Richter reveals selfish privileges that photography has bestowed on his practise; “what counts is that the pictures…become universal. They are there to show themselves and not me.”[34]. The use of the photograph sounds like a liberation for a painter, contemplating a new epoch after the condemnation of his craft. Richter valued the medium of photography so highly explaining; “It freed me from personal experience. For the first time, there was nothing to it: it was pure picture. That's why I wanted to have it, to show it – not use it as a means to painting but use painting as a means to photography”[35]. Photography is philanthropic for both the painter and also the audience. The photograph encourages and frees the artist to embrace the kind of boundless, creative exemption that Hawker referenced in the early days of the camera. But it also allows the viewer a recherché perspective for contemplation. It is on these terms that Lotz distinguishes the major dissimilarity between the two mediums but also the greatest contribution to the practice of painting.
In conclusion, with Rosemary Hawker and Christian Lotz’s analysis of Richter we can better understand the medium homogenisation of contemporary art today. We can also appreciate that the interrelationship between photography and painting is far more complicated than the modernist theorists could ever have prophesied. Despite the decades of corruption according to Greenberg’s media law, medium idiosyncrasy remains a tectonic discussion today. The contemporary relevance of the medium specific debate can be evidenced by two major current exhibitions in Australia; ACCA’s ‘Painting, More Painting’[36] and ‘New Matter’ at the Art Gallery of New South Wales[37], dedicated to the materiality of photography and the pursuit of the non-pictorial.
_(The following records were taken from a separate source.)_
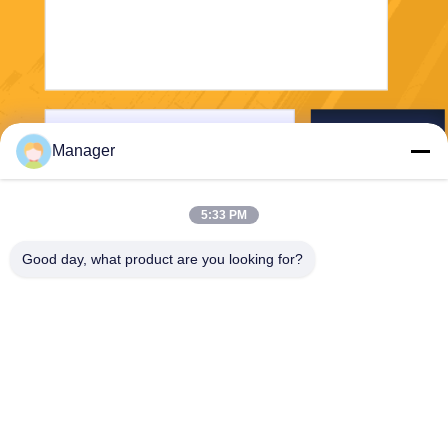
Senden Sie
Manager
5:33 PM
Good day, what product are you looking for?
SHANGHAI DESIKENSHI MOLECULAR
SIEVE CO.,LTD
13299345678@163.com
86--18972240838
6 Xinjian Subvention Rd, So
ngjiang-Bereich, Shanghai C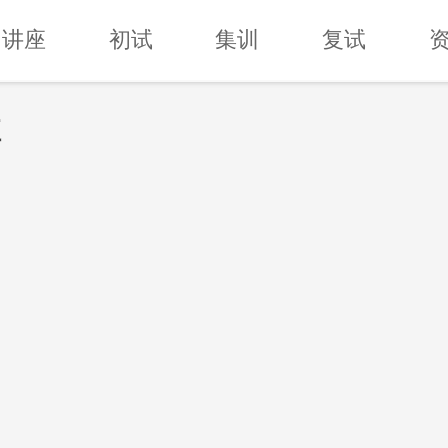
讲座
初试
集训
复试
班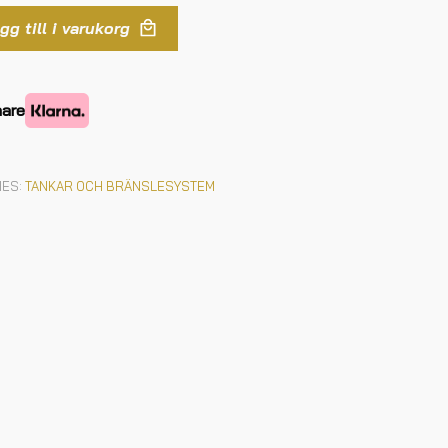
gg till i varukorg
nare
IES:
TANKAR OCH BRÄNSLESYSTEM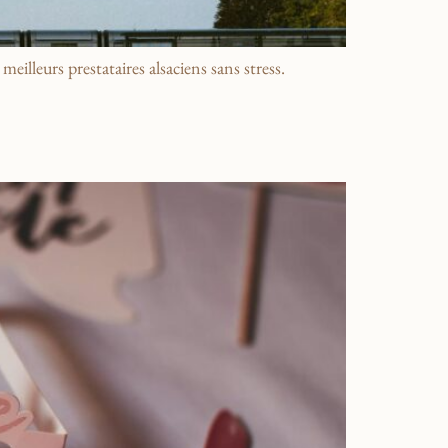
eilleurs prestataires alsaciens sans stress.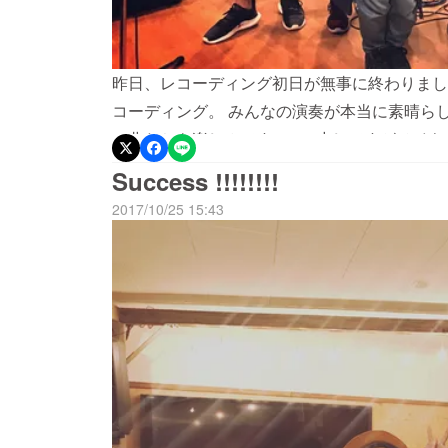
昨日、レコーディング初日が無事に終わりました！
コーディング。 みんなの演奏が本当に素晴ら
の曲たちも楽しみです！！ 少しですがメイキ
い＾＾ Dr.柏倉隆史、Ba.4106xxx、Ba.
Success !!!!!!!!
す！！！ 次は11/13〜16に群馬県の高崎市まで行ってきます！ では、また！！！ MAYUMI
2017/10/25 15:43
YAMAZAKI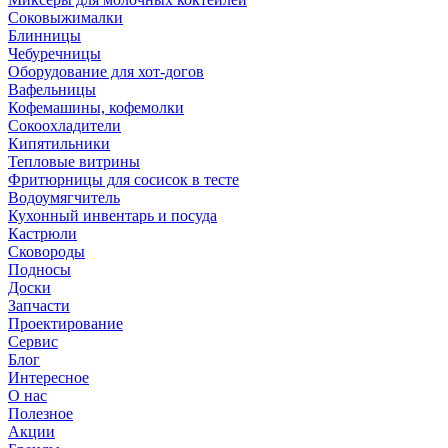
Соковыжималки
Блинницы
Чебуречницы
Оборудование для хот-догов
Вафельницы
Кофемашины, кофемолки
Сокоохладители
Кипятильники
Тепловые витрины
Фритюрницы для сосисок в тесте
Водоумягчитель
Кухонный инвентарь и посуда
Кастрюли
Сковороды
Подносы
Доски
Запчасти
Проектирование
Сервис
Блог
Интересное
О нас
Полезное
Акции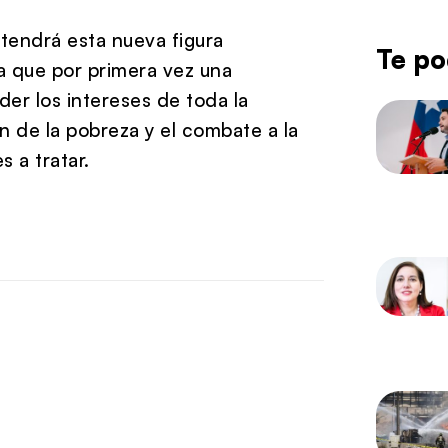
 tendrá esta nueva figura
Te po
ya que por primera vez una
er los intereses de toda la
n de la pobreza y el combate a la
 a tratar.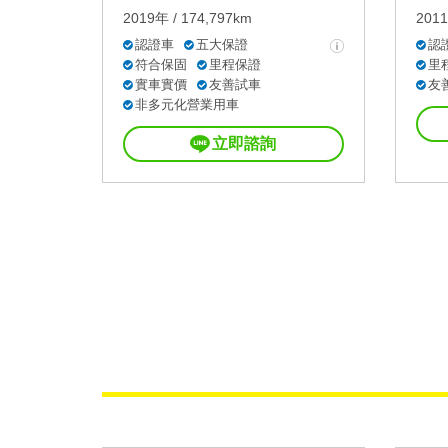
2019年 / 174,797km
2011
認證車
五大保證
認
符合保固
里程保證
里
實車實價
友善試車
友
非多元化營業用車
立即諮詢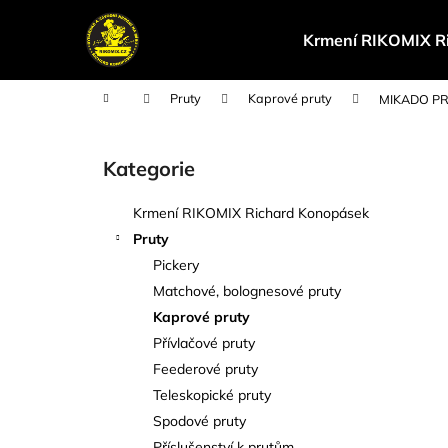
K
Přejít
na
o
Krmení RIKOMIX R
obsah
Zpět
Zpět
š
do
do
í
Domů
Pruty
Kaprové pruty
MIKADO PRU
k
obchodu
obchodu
P
o
Kategorie
Přeskočit
s
kategorie
t
Krmení RIKOMIX Richard Konopásek
r
Pruty
a
Pickery
n
Matchové, bolognesové pruty
n
Kaprové pruty
í
Přívlačové pruty
p
Feederové pruty
a
Teleskopické pruty
n
Spodové pruty
e
Příslušenství k prutům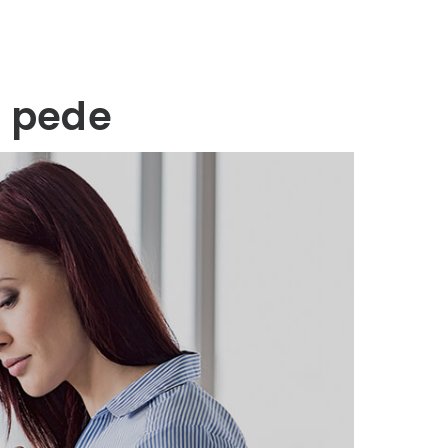
s pede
Hawker reminded us of the early simpatico of the photography and painting and demonstrated the function of idiom in the medium. She revealed that painting’s inability to translate; the non-telling in fact substantially informs. Christian Lotz contributes to the discussion in other ways, in contrast to Hawker he upholds the unique physicality of each medium that Greenberg held so dear. Lotz explains that a painting can never be interpreted in the same manner as a photograph. He emphasises that our response to the gestural components in paint give rise to something very different to the flatness found in photography. Through his analysis, we learn that the two mediums are not operating in solitude and we begin to understand the privileged ingress photography allows Richter’s painting. The content of Richter’s pictures, much like that of Bacon, has been forever changed by photography. Through the external exchange, painting achieves something impossible without the camera. Painting could never be the same again after photography, and in contrast to doomsday preppers of the 1960s, I would argue that painting today would never want to go back to their future.
Bibliography
American Painting: The Eighties, Grey Art Gallery, New York University, New York City, September – October, 1979.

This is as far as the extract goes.